Apesar de eu ter podido confiar no Google Maps para indicar quais as rotas de transporte público eu deveria seguir em quase todas as cidades em que eu estive, na Breslávia, ele não indicava. Então, pedi direções no hostel com o meu inglês cansado e segui até a parada de bondes (a cidade não tem metrô, mas tem uma malha de bondes que conectam boa parte dos lugares). As passagens eram compradas em uma máquina que tinha o inglês como opção, então não tive problemas. Depois disso, busquei a linha que o atendente do hostel havia me indicado e segui até o jardim.
Chegando lá, o bonde para bem de frente a uma grande estrutura de concreto que eu não consegui exatamente posicionar dentro de um espectro que vai entre impressionante e estranha. Era o Salão Centenário, que eu acabara de encontrar por acidente. Uma boa surpresa. Atrás dele, havia a melhor parte de um domingo: feiras de comida. Aparentemente, uma corrida ao redor de uma lagoa que fica atrás do salão havia acabado de acabar e todas as pessoas que haviam corrido estavam com suas famílias lá, atrás de um brunch.

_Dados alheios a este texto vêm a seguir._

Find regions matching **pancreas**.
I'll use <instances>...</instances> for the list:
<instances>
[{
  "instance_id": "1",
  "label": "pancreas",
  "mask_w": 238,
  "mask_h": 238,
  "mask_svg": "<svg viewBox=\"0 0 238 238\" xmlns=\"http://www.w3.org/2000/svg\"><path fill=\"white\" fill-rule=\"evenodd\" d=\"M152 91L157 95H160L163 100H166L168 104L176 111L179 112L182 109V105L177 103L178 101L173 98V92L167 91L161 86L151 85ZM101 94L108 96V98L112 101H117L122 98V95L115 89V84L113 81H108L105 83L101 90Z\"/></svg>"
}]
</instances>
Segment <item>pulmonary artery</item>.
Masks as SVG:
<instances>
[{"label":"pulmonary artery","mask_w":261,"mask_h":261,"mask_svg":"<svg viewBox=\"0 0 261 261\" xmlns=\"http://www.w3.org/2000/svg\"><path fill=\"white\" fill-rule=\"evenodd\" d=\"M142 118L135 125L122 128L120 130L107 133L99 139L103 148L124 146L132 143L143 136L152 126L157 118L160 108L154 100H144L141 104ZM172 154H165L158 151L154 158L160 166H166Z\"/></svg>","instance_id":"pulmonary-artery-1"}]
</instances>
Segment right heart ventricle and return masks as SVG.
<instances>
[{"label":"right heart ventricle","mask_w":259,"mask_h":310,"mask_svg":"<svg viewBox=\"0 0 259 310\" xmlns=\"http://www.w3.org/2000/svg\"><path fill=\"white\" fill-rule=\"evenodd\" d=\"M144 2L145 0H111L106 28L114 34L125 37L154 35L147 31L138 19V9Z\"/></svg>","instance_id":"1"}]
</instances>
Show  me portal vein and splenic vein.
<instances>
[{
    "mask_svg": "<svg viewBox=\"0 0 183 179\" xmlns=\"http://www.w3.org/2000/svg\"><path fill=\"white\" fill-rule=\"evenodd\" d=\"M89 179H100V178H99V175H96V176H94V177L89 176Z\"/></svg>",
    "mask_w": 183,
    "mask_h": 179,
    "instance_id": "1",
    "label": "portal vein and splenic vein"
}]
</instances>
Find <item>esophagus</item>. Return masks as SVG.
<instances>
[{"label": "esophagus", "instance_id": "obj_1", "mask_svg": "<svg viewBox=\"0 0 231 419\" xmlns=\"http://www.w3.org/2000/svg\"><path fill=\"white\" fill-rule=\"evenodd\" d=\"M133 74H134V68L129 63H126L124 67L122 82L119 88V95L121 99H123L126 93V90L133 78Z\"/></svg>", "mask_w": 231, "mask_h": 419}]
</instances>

Como estava muito cheio e eu não estava com fome (depois de um tempo viajando, você acaba aprendendo a comer quando tem fome e não quando o relógio diz), segui direto para o Jardim Japonês. Também queria aproveitar o Sol das dez horas, que combina muito mais com um jardim do que o Sol de quase meio dia.
Foi a minha primeira experiência em um jardim estilo japonês e, claro, sei que, assim como o sushi, ele vai ser um tanto diferente do que no Japão. Ao menos, não havia cream cheese em lugar nenhum. E, não sei o quão tradicional era esse jardim, mas foi um belo jeito de passar uma hora do meu domingo. O céu aberto com o Sol fraco aumentaram o charme do lugar. Aquele momento mágico não deve ter atingido só a mim já que, apesar dos turistas, não havia nenhuma gritaria, todo mundo estava calado e apreciando tudo aquilo. Tentando escutar o barulho das pequenas cascatas de água, dos pássaros cantando, das árvores timidamente balançando com o pouco vento. Isso me soa como um bom domingo.

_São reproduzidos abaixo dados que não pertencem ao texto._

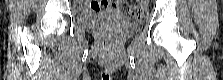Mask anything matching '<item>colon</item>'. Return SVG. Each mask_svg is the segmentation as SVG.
I'll list each match as a JSON object with an SVG mask.
<instances>
[{"instance_id": "1", "label": "colon", "mask_w": 223, "mask_h": 80, "mask_svg": "<svg viewBox=\"0 0 223 80\" xmlns=\"http://www.w3.org/2000/svg\"><path fill=\"white\" fill-rule=\"evenodd\" d=\"M125 12L126 15L134 21H137L141 18V9L136 5L125 7Z\"/></svg>"}]
</instances>
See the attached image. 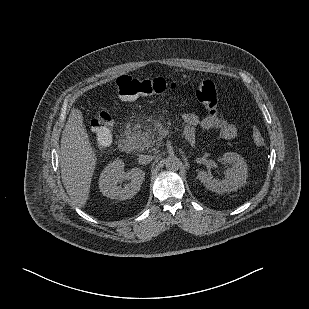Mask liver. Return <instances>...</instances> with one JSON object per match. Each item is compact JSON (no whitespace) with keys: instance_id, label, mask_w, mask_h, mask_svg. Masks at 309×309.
<instances>
[{"instance_id":"6515ba94","label":"liver","mask_w":309,"mask_h":309,"mask_svg":"<svg viewBox=\"0 0 309 309\" xmlns=\"http://www.w3.org/2000/svg\"><path fill=\"white\" fill-rule=\"evenodd\" d=\"M95 165L96 157L84 128L82 112L73 108L62 132L60 168L63 185L79 207L89 198Z\"/></svg>"}]
</instances>
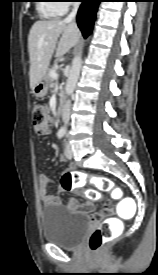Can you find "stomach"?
<instances>
[{"label": "stomach", "mask_w": 158, "mask_h": 275, "mask_svg": "<svg viewBox=\"0 0 158 275\" xmlns=\"http://www.w3.org/2000/svg\"><path fill=\"white\" fill-rule=\"evenodd\" d=\"M49 81L47 74L41 78L33 88V93L36 97H44L48 91Z\"/></svg>", "instance_id": "stomach-1"}]
</instances>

Quando me senti revigorado e com o estômago já pedindo o café da manhã às onze, voltei para a feira de comida e pedi um cachorro-quente com uma bela linguiça artesanal local. Os europeus em geral são bem conhecidos pelos seus embutidos e há de se respeitar as linguiças polonesas. O cachorro-quente era basicamente pão, linguiça, cebola frita e mostarda. E não precisava nada mais que isso.

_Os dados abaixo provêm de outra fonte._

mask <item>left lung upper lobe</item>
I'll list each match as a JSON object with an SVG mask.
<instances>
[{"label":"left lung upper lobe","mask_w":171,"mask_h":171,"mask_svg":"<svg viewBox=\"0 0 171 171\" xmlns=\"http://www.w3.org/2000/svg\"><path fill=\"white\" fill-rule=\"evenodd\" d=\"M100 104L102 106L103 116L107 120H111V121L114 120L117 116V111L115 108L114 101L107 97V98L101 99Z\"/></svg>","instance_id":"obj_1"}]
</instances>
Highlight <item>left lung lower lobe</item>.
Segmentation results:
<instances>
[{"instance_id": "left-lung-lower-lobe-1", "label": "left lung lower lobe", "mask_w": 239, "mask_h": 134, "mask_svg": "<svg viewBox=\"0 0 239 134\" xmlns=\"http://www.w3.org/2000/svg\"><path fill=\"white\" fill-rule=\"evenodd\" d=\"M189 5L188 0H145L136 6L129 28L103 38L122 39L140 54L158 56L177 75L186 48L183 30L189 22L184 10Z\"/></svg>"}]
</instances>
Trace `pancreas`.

Comi devagar, aproveitando para olhar as pessoas indo e vindo. Ninguém de cabeça baixa, ninguém com pressa. Passam observando os detalhes de um lugar aonde já devem ter vindo várias vezes, mas que acredito que sempre aproveitam para redescobrir. Mães, pais, filhos, casais, idosos, todos tirando um dia para se desconectar. A magia do domingo.
Voltei para o centro da cidade para subir uma torre de onde eu teria uma bela vista aérea. Normalmente evito grandes subidas a pé, mas, depois de algumas práticas, eu me sentia cada vez mais corajoso, mesmo que sempre me arrependesse na metade. Vamos lá, vou tentar dar alguns motivos para não subir as escadas de uma torre na Europa.
Primeiro, lembre-se que essas torres são bem antigas, então muitas vezes os degraus vão estar gastos e desnivelados. Também vão ser bem apertadas, então, se uma pessoa estiver descendo enquanto você está subindo, alguém terá que se espremer no canto para o outro passar. Além disso, lá em cima não vão existir máquinas nem ninguém vendendo água para ajudar a recuperar o fôlego. Dito isso, a vista aérea da parte histórica de qualquer cidade é sempre deslumbrante. E é por isso que eu sempre acabo ignorando todos os outros motivos e subo essas torres. A não ser que haja uma opção com elevador. Aí eu pego o elevador.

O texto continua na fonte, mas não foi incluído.